The answer is every line of the records that holds the word "دانشگاه", copied in full.

Dataset entries:
+ + + + + + +

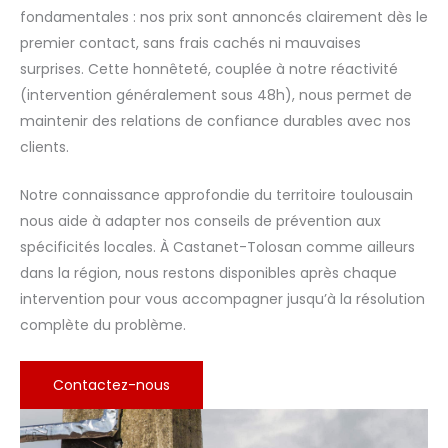
fondamentales : nos prix sont annoncés clairement dès le
premier contact, sans frais cachés ni mauvaises
surprises. Cette honnêteté, couplée à notre réactivité
(intervention généralement sous 48h), nous permet de
maintenir des relations de confiance durables avec nos
clients.
Notre connaissance approfondie du territoire toulousain
nous aide à adapter nos conseils de prévention aux
spécificités locales. À Castanet-Tolosan comme ailleurs
dans la région, nous restons disponibles après chaque
intervention pour vous accompagner jusqu’à la résolution
complète du problème.
Contactez-nous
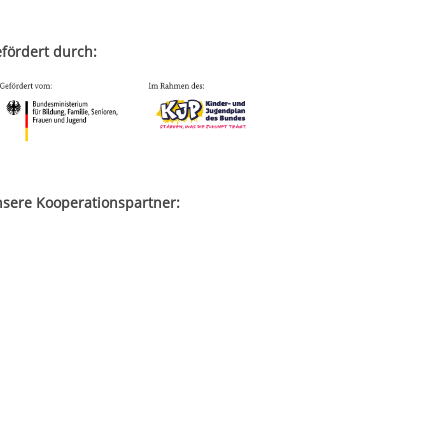
fördert durch:
sere Kooperationspartner:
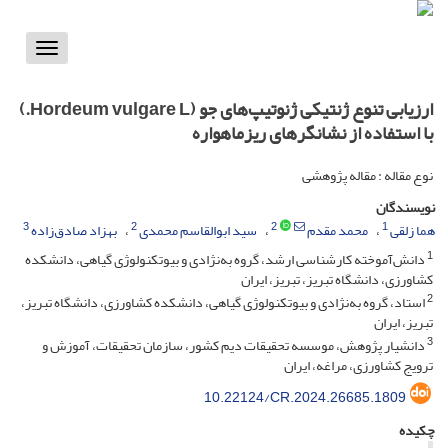
Toggle
vigation
ارزیابی تنوع ژنتیکی ژنوتیپ‌های جو (Hordeum vulgare L.)
با استفاده از نشانگرهای ریزماهواره
نوع مقاله : مقاله پژوهشی
نویسندگان
3
2
2
1
هما زلقی
محمد مقدم
سید ابوالقاسم محمدی
بهزاد صادق‌زاده
1
دانش‌آموخته کارشناسی ارشد، گروه به‌نژادی و بیوتکنولوژی گیاهی، دانشکده
کشاورزی، دانشگاه تبریز، تبریز، ایران
2
استاد، گروه به‌نژادی و بیوتکنولوژی گیاهی، دانشکده کشاورزی، دانشگاه تبریز،
تبریز، ایران
3
دانشیار پژوهش، موسسه تحقیقات دیم کشور، سازمان تحقیقات، آموزش و
ترویج کشاورزی، مراغه، ایران
10.22124/CR.2024.26685.1809
چکیده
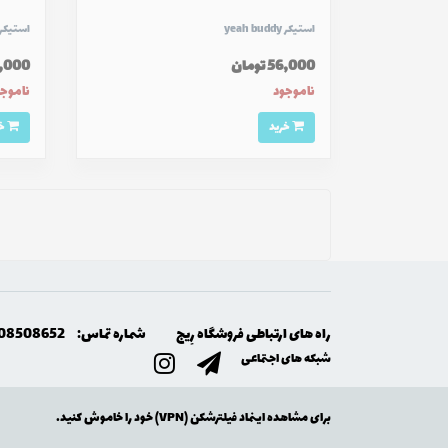
استیکر yeah buddy
استیکر aki
56,000 تومان
56,000 ت
ناموجود
ناموج
خرید
خرید
راه های ارتباطی فروشگاه رِيج
شماره تماس:
08508652
شبکه های اجتماعی
برای مشاهده اینماد فیلترشکن (VPN) خود را خاموش کنید.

+ + + + + + +

(WRITTEN ANSWER):
کشاورزی، دانشگاه تبریز، تبریز، ایران
استاد، گروه به‌نژادی و بیوتکنولوژی گیاهی، دانشکده کشاورزی، دانشگاه تبریز،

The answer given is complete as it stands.